Detect, investigate, and respond

Phase 2 focuses on detecting and responding to incidents quickly and effectively. This phase identifies problems early, assesses their impact, and implements the right mitigation strategies while containing disruption. This phase also ensures that triage, resolution, and communication are coordinated, consistent, and accountable across all teams.

Important

Clear, consistent communication maintains control and clarity in high-stress situations. Define exactly who speaks, what gets shared, and how often. Standardize update cadence, channels, and message formats so that no one scrambles for information during the crisis. Make sure that every stakeholder, from engineers to executives, knows when to expect updates and when escalation is required.

  1. Act immediately when alerts or user reports indicate a problem. Use observability and performance tools to correlate anomalies with system changes. The incident recipient sets up a triage (bridge) team with the right members and agrees on communication mode, progress tracking, and access to incident assets.

  2. Mobilize the engineering bridge to evaluate the impact and severity. Evaluate the impact of the incident by using your predefined severity classifications. Use data to justify criteria outlined in the incident response plan, like the number of users affected, business functions disrupted, security and compliance implications, and potential impact on customer trust and reputation. This assessment determines the appropriate response level and guides the next mitigation steps.

  3. The investigation stage begins when the right engineering teams are engaged and start an RCA. This process involves deep technical analysis to pinpoint the cause and contain the impact. Engineers use observability data, telemetry dashboards, system logs, and change histories to trace anomalies and identify failure points. They focus on isolating the problem quickly, validating hypotheses by using real-time data, and developing a precise mitigation plan that restores service stability without introducing new risk.

    Trade-off: An RCA can take significant time. To correlate performance problems, you must collect and store data. The required time and infrastructure can add extra work to the operations teams and cost to the workload.

    Risk: If you perform an RCA without proper security guardrails, you might expose sensitive information when you provide access to logs and data.

  4. Follow the containment strategies to isolate affected components and limit the blast radius. You might take the following actions:

    • Block access to affected components by using separate paths for triage. For example, you might shut down a resource, throttle traffic, or disable a failing microservice.

    • Limit the incident's reach to specific users, regions, or components.

    • Maintain workload functionality in a degraded state if possible.

  5. Select an appropriate mitigation strategy. Choose mitigation approaches based on the current state of the workload, available resources, and immediate constraints.

    Your choice depends on factors like infrastructure type, available bypass mechanisms, complexity of the fix, data sensitivity and compliance requirements, system dependencies, and recovery time objectives (RTOs).

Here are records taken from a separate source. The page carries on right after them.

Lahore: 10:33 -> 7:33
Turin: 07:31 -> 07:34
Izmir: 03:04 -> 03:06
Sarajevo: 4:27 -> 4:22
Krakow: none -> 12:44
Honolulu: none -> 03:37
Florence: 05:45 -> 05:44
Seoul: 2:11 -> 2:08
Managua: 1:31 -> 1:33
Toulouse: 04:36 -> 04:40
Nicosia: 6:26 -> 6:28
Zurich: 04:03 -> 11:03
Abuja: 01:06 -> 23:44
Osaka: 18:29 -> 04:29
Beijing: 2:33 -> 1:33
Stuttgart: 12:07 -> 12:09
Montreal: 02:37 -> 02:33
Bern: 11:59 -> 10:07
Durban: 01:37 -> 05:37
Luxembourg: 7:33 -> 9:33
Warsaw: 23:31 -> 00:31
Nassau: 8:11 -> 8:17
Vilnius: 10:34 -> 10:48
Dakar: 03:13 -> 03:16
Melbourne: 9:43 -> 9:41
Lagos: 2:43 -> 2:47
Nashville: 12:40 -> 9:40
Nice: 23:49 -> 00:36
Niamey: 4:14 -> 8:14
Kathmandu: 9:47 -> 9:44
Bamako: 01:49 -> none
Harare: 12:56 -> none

    • Rollback: Revert updated systems to the last-known-good configuration state. The workload team should define what last known good means. It typically refers to the last healthy state of the workload before the deployment began, which might not be the immediately prior application version. Rolling back can be complex, especially when schema or data changes are involved. To reduce risk, make schema updates additive instead of replacing records. The old and new data can coexist until you can safely remove deprecated records. Rollbacks might require careful planning and coordination across multiple teams.

    • Fallback: Remove updated systems from production traffic routing and direct all traffic to the stable stack. This low-risk strategy addresses deployment problems without causing further disruptions. Fallback in canary deployments can be complicated depending on infrastructure and application design. Ensure adequate capacity on the stable stack before switching traffic back. Fallback supports continued operation and isolates the problematic deployment.

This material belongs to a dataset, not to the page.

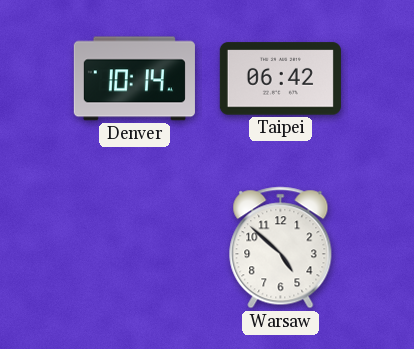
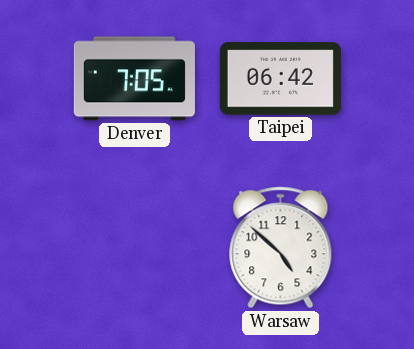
Denver: 10:14 -> 7:05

    • Bypass the offending function: Use feature flags or runtime configuration properties to bypass the problematic functionality. This approach lets the rollout continue and isolates the problem. Evaluate trade-offs and communicate them to stakeholders. Include how long you can tolerate a degraded state and the estimated time to fully resolve the problem. Obtain stakeholder approval for the plan.

    • Emergency deployment (hot fix): Deploy a hot fix during the rollout to address the problem quickly. Follow safe deployment practices, including code promotion through environments and quality gate checks, but accelerate timelines. Shorten or modify bake times and tests to speed deployment. Use automated testing to ensure reliability. Hot fixes require coordination and careful planning to minimize risk and resolve the problem promptly.

    Important

    Ensure that mitigation decisions follow predefined authorization rules. The Incident Manager should handle all mitigation actions. Require authorized personnel to approve high-impact steps and document every action. Keep the actions controlled, safe, and accountable while you restore the system.

  6. Apply the resolution. This step focuses on restoring the system to full operational state while preventing recurrence. Engineering teams apply verified fixes that follow team-specific, scripted procedures. They use log analysis and monitoring tools to guide investigation. Rollback steps undo ineffective changes to ensure that every action drives the system steadily toward complete recovery.

  7. Generate an RCA report. After you resolve an incident, generate the RCA report within the SLA timeframe. The incident owner, or a closely involved team member if the owner is unavailable, should create the report to ensure accuracy. Follow a defined RCA template that has clear guidelines about what information to include and share, or create and approve a new template through stakeholder review.

Post-incident activities

Do retrospectives after every incident. They provide critical learning opportunities, highlight weaknesses in response, deployment, or infrastructure, and inform improvements. Document action items and track them in a backlog for iterative implementation.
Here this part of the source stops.